The Task Force on Low-Carbon Economic Prosperity, convened by the World Economic Forum at the invitation of Prime Minister Gordon Brown at the Annual Meeting in Davos-Klosters 2009, brings together over 80 global companies and over 40 experts and organizations.
As governments of the major economies are gearing up to spend a combined amount of about US$ 3 trillion to stimulate growth, one thing is crystal clear: to ensure our future prosperity, we need a high-growth and low-carbon economy. To that end, a set of practical policies and incentives is urgently required to help remove the obstacles to more low-carbon finance and technology. This will enable green recovery packages to have maximum impact both in the short-term and into the future. But this is not a task for governments alone. As the key delivery agent of low-carbon investment, innovation, products and services, business needs to have a voice at the table.

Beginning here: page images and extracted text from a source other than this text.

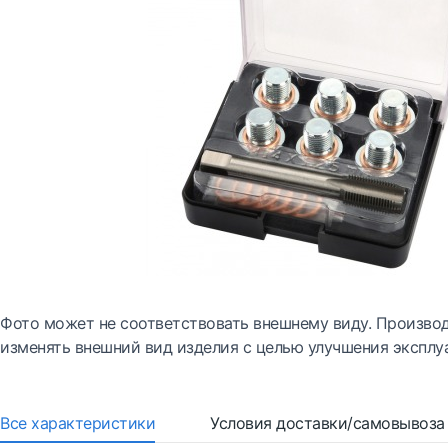
Фото может не соответствовать внешнему виду. Производ
изменять внешний вид изделия с целью улучшения эксплу
Все характеристики
Условия доставки/самовывоза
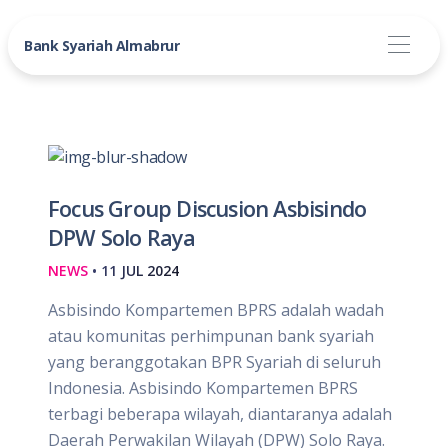
Bank Syariah Almabrur
Focus Group Discusion Asbisindo
DPW Solo Raya
NEWS
• 11 JUL 2024
Asbisindo Kompartemen BPRS adalah wadah
atau komunitas perhimpunan bank syariah
yang beranggotakan BPR Syariah di seluruh
Indonesia. Asbisindo Kompartemen BPRS
terbagi beberapa wilayah, diantaranya adalah
Daerah Perwakilan Wilayah (DPW) Solo Raya.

Post Copenhagen, governments are urgently seeking practical and scalable public-private models for “bottom-up” low-carbon growth, especially in developing countries.

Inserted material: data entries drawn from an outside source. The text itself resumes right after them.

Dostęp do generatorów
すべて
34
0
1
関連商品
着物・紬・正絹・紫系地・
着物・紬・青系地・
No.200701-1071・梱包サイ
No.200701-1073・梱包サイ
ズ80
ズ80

Finding ways to mobilize sufficient investment and technological deployment from the private sector is at the heart of this search.

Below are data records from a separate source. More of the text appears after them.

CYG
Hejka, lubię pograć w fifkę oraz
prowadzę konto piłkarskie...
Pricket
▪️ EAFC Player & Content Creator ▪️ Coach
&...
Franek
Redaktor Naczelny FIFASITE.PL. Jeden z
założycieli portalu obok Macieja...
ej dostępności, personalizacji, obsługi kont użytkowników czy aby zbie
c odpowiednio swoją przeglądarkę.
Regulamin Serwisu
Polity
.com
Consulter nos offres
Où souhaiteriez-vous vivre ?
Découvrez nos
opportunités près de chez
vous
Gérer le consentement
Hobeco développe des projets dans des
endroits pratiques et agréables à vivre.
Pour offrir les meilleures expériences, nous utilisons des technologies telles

The initiative aims to find scalable models that crowd in private finance for low carbon infrastructure, based on significant case studies; develop large-scale, replicable pilot projects that can draw theprivate sector into sustainable land use and forestry (REDD+) projects; and build a new community of sustainable energy partners within the Forum. At the invitation of the Government of Mexico, findings from this work will be presented and discussed at the Cancun climate meeting (COP16) later in 2010.